__Your instructions__.
What is needed is a verbatim copy of all the records.

__Task input__.
◇ ◇ ◇ ◇

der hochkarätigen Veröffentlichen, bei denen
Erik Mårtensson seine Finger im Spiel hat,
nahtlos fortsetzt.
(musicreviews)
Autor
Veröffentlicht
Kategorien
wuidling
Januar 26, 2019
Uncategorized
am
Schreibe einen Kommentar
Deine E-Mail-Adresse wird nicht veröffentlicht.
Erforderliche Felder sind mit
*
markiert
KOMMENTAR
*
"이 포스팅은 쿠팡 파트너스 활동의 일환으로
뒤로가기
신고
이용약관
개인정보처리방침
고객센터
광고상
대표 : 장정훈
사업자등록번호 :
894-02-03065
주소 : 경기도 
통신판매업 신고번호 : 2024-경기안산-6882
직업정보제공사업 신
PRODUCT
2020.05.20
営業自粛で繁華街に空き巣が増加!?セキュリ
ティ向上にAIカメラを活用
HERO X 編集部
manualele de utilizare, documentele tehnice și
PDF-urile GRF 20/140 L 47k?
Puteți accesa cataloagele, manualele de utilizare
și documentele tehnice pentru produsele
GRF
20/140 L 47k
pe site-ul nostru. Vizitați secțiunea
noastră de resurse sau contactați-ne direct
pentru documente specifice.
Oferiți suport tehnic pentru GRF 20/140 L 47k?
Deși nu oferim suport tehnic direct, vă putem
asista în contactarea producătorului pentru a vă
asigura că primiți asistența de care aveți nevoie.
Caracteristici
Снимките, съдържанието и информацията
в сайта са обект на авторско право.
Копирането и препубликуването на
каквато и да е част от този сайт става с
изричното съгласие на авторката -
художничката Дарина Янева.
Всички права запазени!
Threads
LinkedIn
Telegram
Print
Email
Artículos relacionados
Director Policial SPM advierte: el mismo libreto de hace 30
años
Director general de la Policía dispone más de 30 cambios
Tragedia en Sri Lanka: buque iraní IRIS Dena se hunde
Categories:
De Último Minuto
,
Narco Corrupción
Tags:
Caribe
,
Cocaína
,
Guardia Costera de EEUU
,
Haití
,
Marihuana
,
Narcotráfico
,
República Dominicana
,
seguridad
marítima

◇ ◇ ◇ ◇

__Written solution__.
der hochkarätigen Veröffentlichen, bei denen
Erik Mårtensson seine Finger im Spiel hat,
nahtlos fortsetzt.
(musicreviews)
Autor
Veröffentlicht
Kategorien
wuidling
Januar 26, 2019
Uncategorized
am
Schreibe einen Kommentar
Deine E-Mail-Adresse wird nicht veröffentlicht.
Erforderliche Felder sind mit
*
markiert
KOMMENTAR
*
"이 포스팅은 쿠팡 파트너스 활동의 일환으로
뒤로가기
신고
이용약관
개인정보처리방침
고객센터
광고상
대표 : 장정훈
사업자등록번호 :
894-02-03065
주소 : 경기도 
통신판매업 신고번호 : 2024-경기안산-6882
직업정보제공사업 신
PRODUCT
2020.05.20
営業自粛で繁華街に空き巣が増加!?セキュリ
ティ向上にAIカメラを活用
HERO X 編集部
manualele de utilizare, documentele tehnice și
PDF-urile GRF 20/140 L 47k?
Puteți accesa cataloagele, manualele de utilizare
și documentele tehnice pentru produsele
GRF
20/140 L 47k
pe site-ul nostru. Vizitați secțiunea
noastră de resurse sau contactați-ne direct
pentru documente specifice.
Oferiți suport tehnic pentru GRF 20/140 L 47k?
Deși nu oferim suport tehnic direct, vă putem
asista în contactarea producătorului pentru a vă
asigura că primiți asistența de care aveți nevoie.
Caracteristici
Снимките, съдържанието и информацията
в сайта са обект на авторско право.
Копирането и препубликуването на
каквато и да е част от този сайт става с
изричното съгласие на авторката -
художничката Дарина Янева.
Всички права запазени!
Threads
LinkedIn
Telegram
Print
Email
Artículos relacionados
Director Policial SPM advierte: el mismo libreto de hace 30
años
Director general de la Policía dispone más de 30 cambios
Tragedia en Sri Lanka: buque iraní IRIS Dena se hunde
Categories:
De Último Minuto
,
Narco Corrupción
Tags:
Caribe
,
Cocaína
,
Guardia Costera de EEUU
,
Haití
,
Marihuana
,
Narcotráfico
,
República Dominicana
,
seguridad
marítima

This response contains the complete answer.